A história conta o envolvimento do jornalista com essa comunidade, numa época em uma região dominada por esse “poder paralelo”, onde jovens e suas armas estabelecem as regras, onde é preciso ter um outro “código de conduta”, alheio, diferente, outro. A praia, referência para os cariocas, é descrita em alguns momentos como um local de conflitos, de constantes arrastões, como o que aconteceu em 1992, e de “Vietnãs”, zonas de exclusão onde quem passava estava sob a mira de grupos rivais, o que desenvolveu nos moradores dessa cidade uma “cultura do medo”.

Nesse começo dos anos 90, a violência tinha propagado sua nocividade pelo organismo social como se fosse um contágio biológico, contaminando atitudes e mentalidades. Não se sabia mais o que era causa, efeito ou sintoma. E 1993 parecia condensar, como um ano-marco, todas as formas agressivas de conduta: a violência pública, a doméstica e a do Estado. Assaltos, chacinas, seqüestros, arrastões, saques, linchamentos, estupros eram manifestações espetaculares dessa nova cultura, a Cultura da Violência, que já havia criado o que o antropólogo Luiz Eduardo Soares chamou de Cultura do Medo, um subproduto também perigoso. Não o medo natural, indispensável como legítima defesa da vida e do patrimônio, mas o "medo reativo", histérico, o medo transformado em paranóia e pânico, habitante de bunkers, condomínios fechados, cidadelas medievais. (VENTURA, 1994, p.137)

E é nesse contexto que Ventura vai desvendando a cidade, os projetos, a tentativa de moradores das duas cidades de torná-la um dia uma: o projeto de criação da “Viva Rio” de Betinho e Rubem César na tentativa de mobilizar o lado “civilizado” e o protesto dos moradores de Vigário Geral. O autor “flana” por estes mundos atento e observador e vai mostrando ao longo desses primeiros anos dos 90 tentativas de recuperar o tempo perdido, uma cidade tentando juntar os seus pedaços e novamente querendo ser uma.

E assim a década testemunhou o confisco da poupança dos brasileiros do Governo Collor, o seu impeachment, a era Itamar Franco e depois o Real e Fernando Henrique, ale do fim dos altos índices de inflação, a conquista do tetracampeonato em 1994 e o ressurgimento do cinema nacional. O Rio via os índices de violência e assassinatos aumentarem, apesar das iniciativas de paz.

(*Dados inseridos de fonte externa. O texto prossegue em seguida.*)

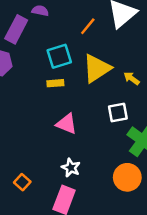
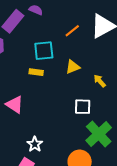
yellow triangle: (97, 68) -> (73, 67), size x0.6
pink triangle: (66, 124) -> (15, 105), moved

Nos anos 90 a TV Globo tenta diversificar a cobertura jornalística e perder a associação com a Ditadura Militar. A teledramaturgia continua sendo o carro chefe e o telejornalismo tenta encontrar outras propostas. Em 1996 o Jornal Nacional muda seus apresentadores. Saem Cid Moreira e Sérgio Chapelin e entram em cena William Bonner e Lilian Witte Fibe. Coutinho citando Porto analisa que essa mudança significou a transformação para um estilo mais interpretativo na apresentação. Junto com isso a

emissora investiu num conteúdo jornalístico internacional e tem priorizado desde então notícias no eixo Rio- São Paulo – Brasília.